As Time Goes By @ The Surging Wave Pavillon, (Cang Lang Ting) Suzhou
Adou, Chen Zhe, Cindy Ng, David Moreno, Dong Wensheng, Hao Shiming, Hao Zhenhan, He Jian, He Xiangyu, Hiroshi Maeda, Hong Lei, Isao Sugiyama, Jiang Zhi, Li Qing, Lin Enge, Liu Jianhua, Lois Conner, Mao Guanshuai, Michael Cherney, Moataz Nasr, Naga Art Studio, Ni Youyu, Pan Wangshu, Peng Jian, Qi Zhuo, Qin Ai, Ryan Labar, Tong Kunniao, Vincent Cazeneuve, Wan Qin, Wang Hua, Wang Keping, Wu Junyong, Xiang Zhenhua, Xin Yaoyao, Xu Zhen, Yang Yongliang, Zhang Min, Zhang Ruyi, Zhang Xiaoli
About the Exhibition
When we think about gardens today, we tend to see a timeless pocket of nature in which one can breathe and forget the dense and noisy disturbances of the city. However, when gardens first started to be built, wild nature was much more untamed than it is today. Gardens were historically principally revered as places where Nature and Culture met each other, making them the ideal places to contemplate art.
This exhibition is faithful to that spirit of the garden, updating it and seeking to make it relevant to the 21st century, to generate a dialogue between past and present, art and nature without disturbing the original beauty of gardens. Each of the contemporary artworks displayed in the garden are like wires connecting the past with our present, making it closer to us.
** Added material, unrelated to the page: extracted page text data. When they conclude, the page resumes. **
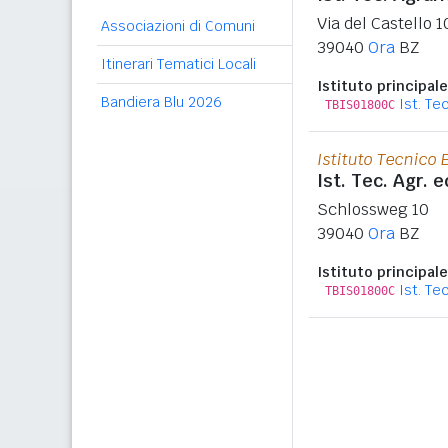
Via del Castello 1
Associazioni di Comuni
39040
Ora
BZ
Itinerari Tematici Locali
Istituto principale
Bandiera Blu 2026
Ist. Te
TBIS01800C
Istituto Tecnico
Ist. Tec. Agr. e
Schlossweg 10
39040
Ora
BZ
Istituto principale
Ist. Te
TBIS01800C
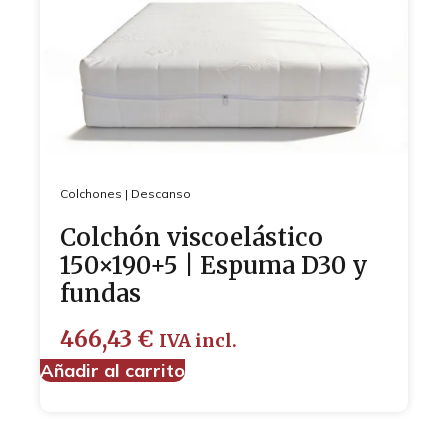
Colchones
|
Descanso
Colchón viscoelástico
150×190+5 | Espuma D30 y
fundas
466,43
€
IVA incl.
Añadir al carrito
Symbols of the past need to be made alive and brought into the present in order to be understood and revered.
The visitor is provided with a map and invited to wander around the trees and pavilions and discover the contemporary artworks scattered around the two gardens.The garden is an allegory of the world, a microcosm of our planet. Our knowledge and perception of what the world is has radically changed since the Song dynasty when Canglang ting was built. The art in this exhibition reflects upon that change. In terms of culture: Our world is broader, globalized, the artists of the exhibitions are not only from the Jiangnan region, but come from all across China and the world. In terms of ideas: their works go beyond the poetic and speak directly to numerous issues the world is facing today, about consumption, environment, architecture, technology, science…and in terms of medium, traditional mediums such as ink painting, wood carvings and ceramics are displayed in their most current form and joined with more contemporary medium such as photography, video and 3D printed installations.
About the Garden
The Suzhou garden known as Canglang Ting (“Surging Waves Pavilion”*) has the longest history, and the deepest cultural roots, of all of Suzhou’s justly famous classical gardens (aka scholar gardens). Covering an area of roughly 10,000 square meters, the simple and tranquil garden is designed in a seemingly unsophisticated manner, yet this exquisite garden is a product of careful refinement and deliberate planning, for it is built in the best Chinese tradition of ‘man imitating nature’.